Napoleon hatte in dem armseligen Abdankungsvertrage von Fontainebleau den Interessen Josephinens und ihrer Kinder mehr Fürsorge zugewandt als seiner ganzen Familie zusammen. Als aber die fällige Rate von Josephinens nunmehriger, mit einer Million jährlich festgesetzten Apanage nicht zur Zeit ausgezahlt wurde, richtete Josephine ihren Unmut nicht etwa gegen die neue Herrschaft, sondern gegen Napoleon. Im übrigen wurde in Malmaison nicht allzuviel und höchst vorsichtig von ihm gesprochen. Als der Zar sich so unvorhergesehen zum Anwalt erboten hatte, war dem zu seinem Schwiegervater nach München geflohenen Eugène ein Eilkurier gesandt worden, er solle nach Paris kommen, seine Interessen erforderten es. Und so brav der gutartige und mittelmäßige Sohn Josephinens auch dem Kaiser bis zuletzt angehangen hatte, ließ er sich, nun es mit diesem Kaisertum so gründlich zu Ende war und die Marschälle und Würdenträger einander, wie gestern im Verrat, heute in der neuen Servilität überboten, gern von Mutter und Schwester zu diesen Interessen überreden. Was Napoleon verschmäht hatte, sollte Eugène zu werden suchen: der Connétable der Bourbonen. Eugène war dann auch wirklich von Ludwig XVIII. empfangen und mit solcher Auszeichnung aufgenommen worden, daß zu Josephinens Empörung bei erster Gelegenheit in den Zeitungen ihrer und Hortensens nur noch als der Mutter und Schwester des Prinzen Eugène Erwähnung getan wurde. Im übrigen blieb es hinsichtlich der versprochenen angemessenen Unterbringung Eugènes vorläufig wie später bei den vagen Versprechungen. Der »getreuen Bonapartistin« Hortense erging es in ihren Bemühungen um die Sicherung ihrer Position insofern besser, als sie die tiefe Peinlichkeit in der Art, wie ihr ihre Wünsche erfüllt wurden, nicht empfunden zu haben scheint. Der höchste Titel, den der König von Frankreich zu vergeben hatte, war der herzogliche. Und Hortense, der niemand hätte das Recht auf ihren königlichen Titel absprechen können, nahm nicht nur aus den Händen der Bourbonen den für ihre Besitzung Saint-Leu errichteten Herzogstitel entgegen, sie ließ es auch geschehen, daß sie in der Urkunde einfach de Beauharnais genannt und weder ihr Königtum noch der Name Bonaparte aufgeführt war. Als sie sich hernach im Exil doch wieder Königin nennen ließ, hatte ihr nach dieser Krise wiedererwachter Bonapartismus schon die rein Beauharnaissche Form gefunden, von der früher bereits gesprochen worden ist.

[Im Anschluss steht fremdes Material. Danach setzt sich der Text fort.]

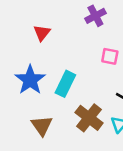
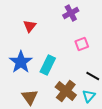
pink square: (110, 56) -> (82, 44), turned -32

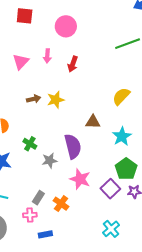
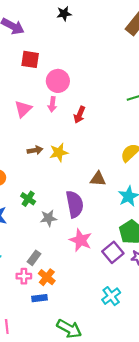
pink circle: (66, 26) -> (58, 81), moved
orange cross: (61, 204) -> (47, 277), moved

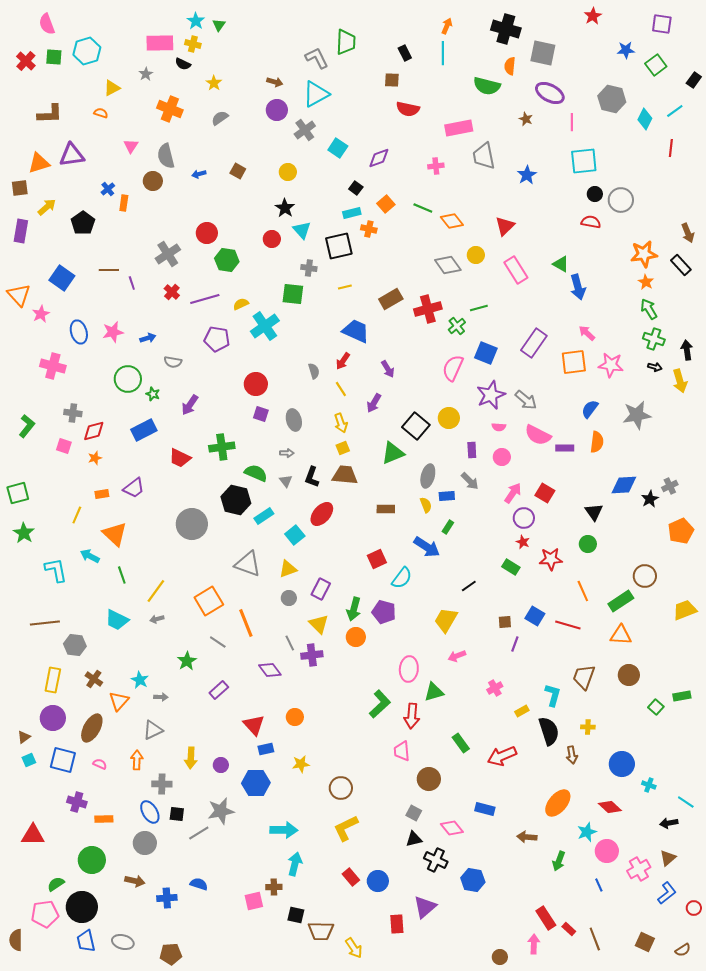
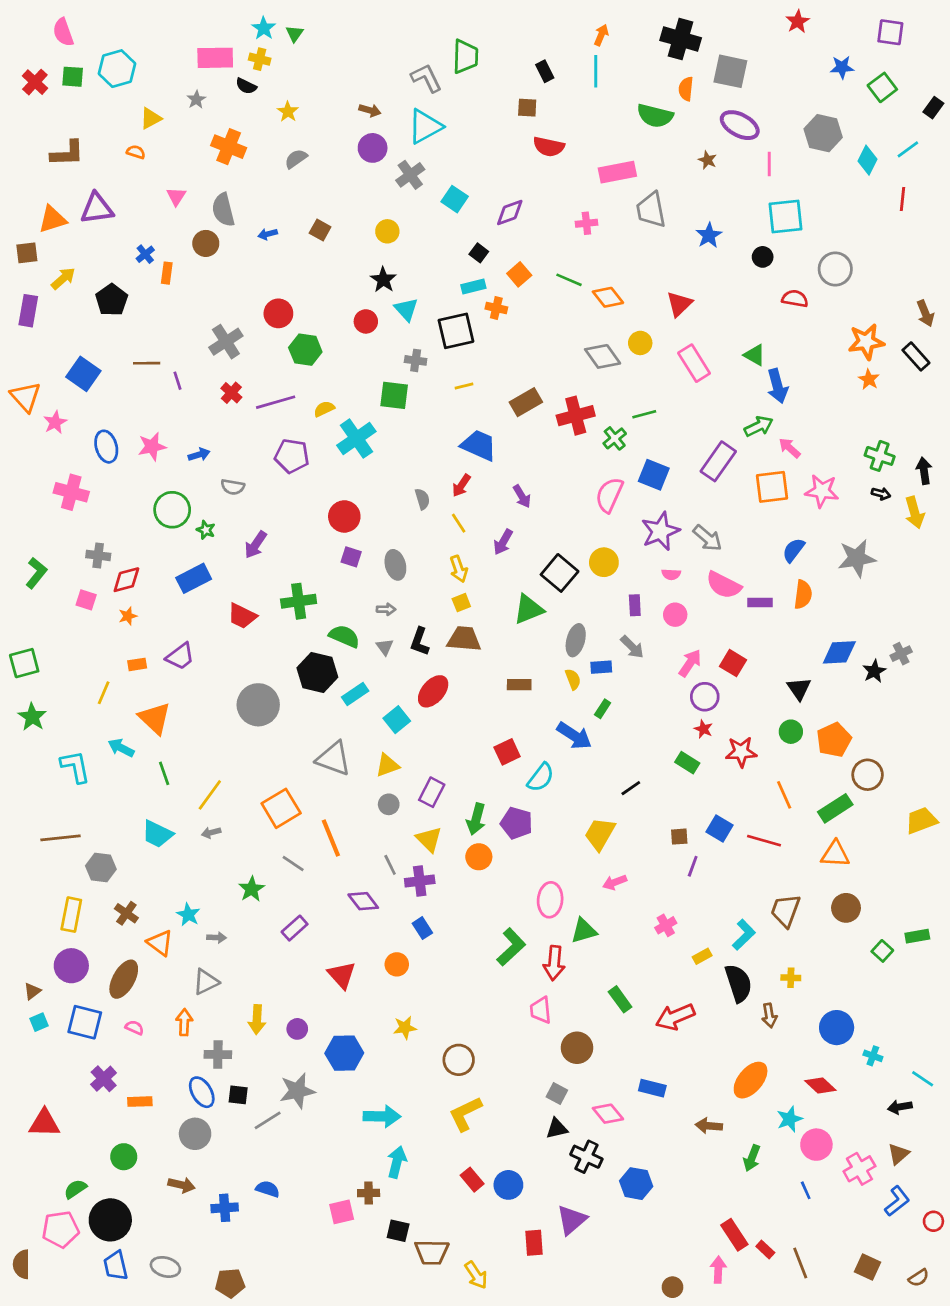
black circle: (595, 194) -> (763, 257), moved
green arrow: (649, 309) -> (759, 426), moved, turned 95
orange pentagon: (681, 531) -> (834, 740), moved
cyan L-shape: (553, 695) -> (744, 935), turned 30
orange triangle: (119, 701) -> (160, 943), turned -35
blue rectangle: (266, 749) -> (422, 928), moved, turned 70
purple cross: (77, 802) -> (104, 1079), turned 30
green circle: (92, 860) -> (124, 1157), size x0.7

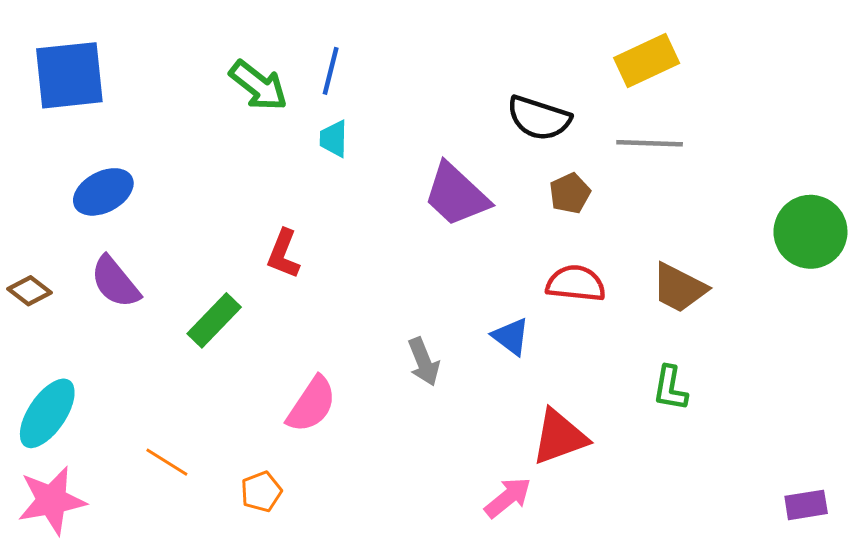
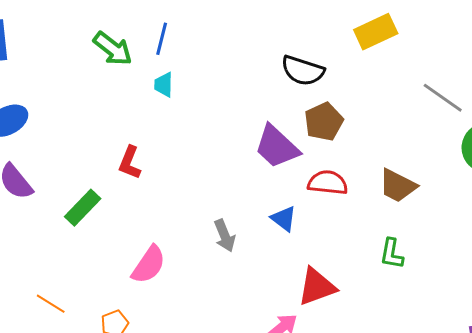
gray line: (650, 143) -> (443, 98), moved, turned 33
brown pentagon: (570, 193) -> (324, 122), size x1.4
purple trapezoid: (456, 195) -> (277, 147), moved

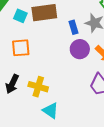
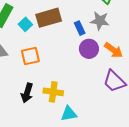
cyan square: (20, 16) -> (25, 24), turned 32
cyan triangle: (51, 111) -> (69, 114), turned -36

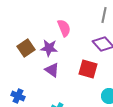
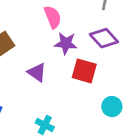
purple star: (49, 48) -> (66, 43), moved

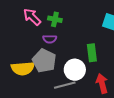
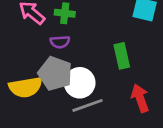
white circle: (75, 70) -> (80, 83), moved

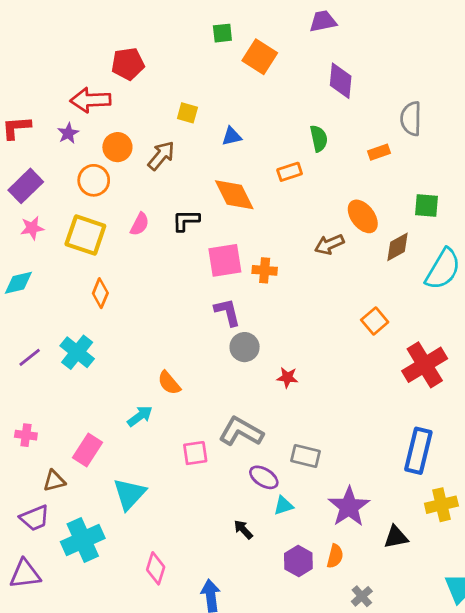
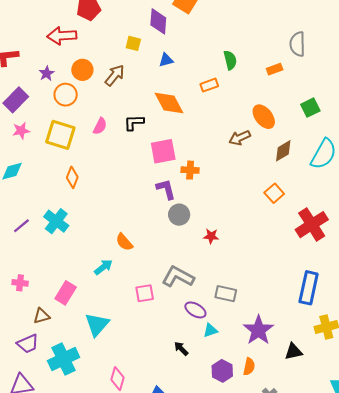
purple diamond: (341, 81) -> (158, 21), moved
purple star: (68, 133) -> (47, 73), moved
green square: (426, 205) -> (310, 108), turned -30
brown diamond: (397, 247) -> (283, 151), moved
orange cross: (265, 270) -> (190, 170), moved

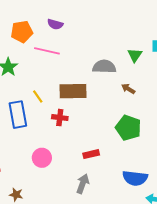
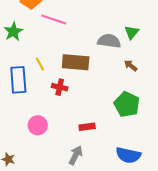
green triangle: (135, 55) -> (132, 32), moved

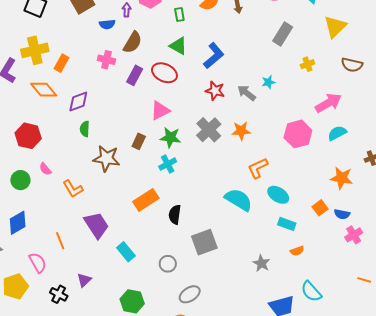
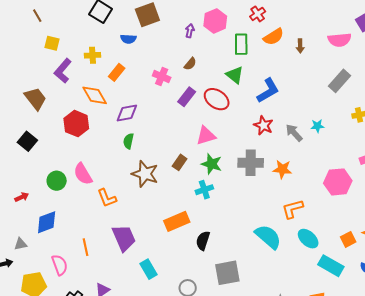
green rectangle: (179, 14) -> (241, 44), size x1.5
blue semicircle: (107, 24) -> (128, 39), moved
brown semicircle: (133, 42) -> (190, 64), size x0.6
yellow cross: (35, 50) -> (93, 55), size x0.6
gray cross: (209, 130) -> (251, 163), turned 35
red hexagon: (28, 136) -> (76, 124), moved
pink semicircle: (45, 169) -> (83, 174), size x1.6
orange square: (320, 208) -> (348, 239), moved
cyan rectangle: (287, 224) -> (331, 266), moved, size x1.4

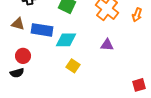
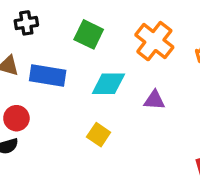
cyan diamond: (66, 40) -> (108, 84), moved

Der Zar kam immer öfter nach Malmaison, und Josephine entfaltete all ihre Gaben, ihm zu gefallen. So entzückt er auch über die von Josephinens angenehmer Stimme getragenen graziösen gewichtlosen Bemerkungen und kleinen Erzählungen zu sein schien, war doch ein fast noch stärkerer Anreiz für seine Besuche Hortense, die ihm in ihrer ersten anmutig erfahrenen Frauenreife durch ihre anfängliche Zurückhaltung nur noch reizvoller geworden war. Alexander erbat sich als Gunst, Hortensens Besitz Saint-Leu kennenlernen zu dürfen. Josephine fühlte sich in diesen Tagen ungewohnt müde. Sie klagte auch darüber, aber sie nahm das selber so wenig ernst wie ihre längst an ihre grundlose Hypochondrie gewohnte Umgebung. Den Besuch mit dem Zaren in Saint-Leu wollte sie sich auf keinen Fall entgehen lassen, obgleich der dafür angesetzte Tag feucht und kühl war, noch auch wollte sie sich weniger frühlinglich als in diesen ganzen Maitagen kleiden. Sie kam mit einer Erkältung zurück und behandelte sich mit Orangenblütentee und den Mittelchen, die ihr bei ähnlicher Gelegenheit gegeben worden waren. Aber sich sonst zu schonen, hatte sie wenig Lust, da der Zar, der nun schon wie ein alter Freund war, fast täglich kam und sich die illustren Gäste um sie drängten.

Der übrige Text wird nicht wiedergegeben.